Belarus athlete Krystsina Tsimanouskaya, who claimed her team tried to force her to leave Japan following a row during the Tokyo 2020 Olympic Games, walks with her luggage inside the Polish embassy in Tokyo on August 2. /Yuki Iwamura/AFP
She spent Sunday night in a Japanese airport hotel after she appealed to Olympic officials to help stop her being sent back to Belarus, where the 24-year-old sprinter said she fears will face jail.
"I am not afraid that I will be fired or kicked out of the national team, I am worried about my safety. And I think that at the moment it is not safe for me in Belarus," Timanovskaya told Belarusian independent news portal Zerkalo.io.
She was offered visas by Poland, Czechia and Slovenia.

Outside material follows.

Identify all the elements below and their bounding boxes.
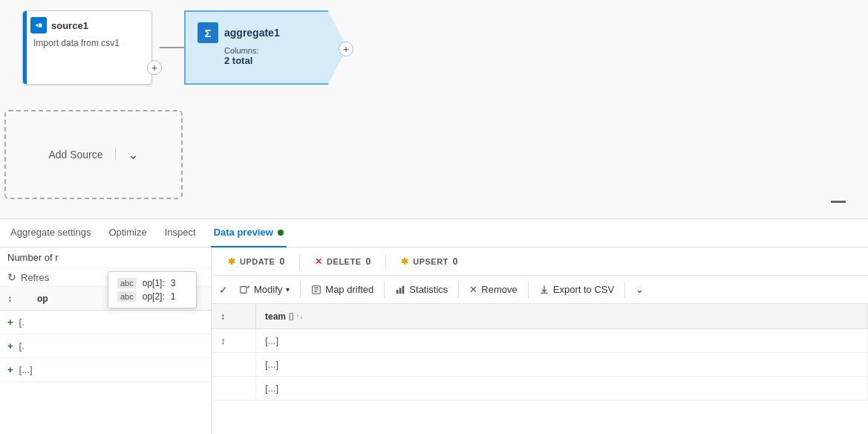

Belarus's Krystsina Tsimanouskaya, on the left, competes next to Spain's Maria Isabel Perez in the women's 100m heats during the Tokyo 2020 Olympic Games on Friday. /Giuseppe Cacace/AFP
"Poland will do whatever is necessary to help her to continue her sporting career," Poland's Deputy Foreign Minister Marcin Przydacz wrote on Twitter.
Her husband, Arseny Zdanevich, also fled Belarus on Monday. From Ukraine capital Kiev, he told AFP reporters he was hoping to join his wife "in the near future."
The Belarusian Olympic Committee said in a statement that Timanovskaya left the competition following medical advice because of her "emotional and psychological state."
Belarus athletics head coach Yuri Moisevich told state television he "could see there was something wrong with her ... she either secluded herself or didn't want to talk."
Earlier on Monday, International Olympic Committee spokesperson Mark Adams said officials would continue conversations with Tsimanouskaya and had asked for a full report from Belarus's Olympic committee.
Belarus President Alexander Lukashenko's disputed re-election to serve a sixth term last August prompted a political crisis in the country, with protesters taking to the streets, followed by a crackdown by the authorities on the opposition.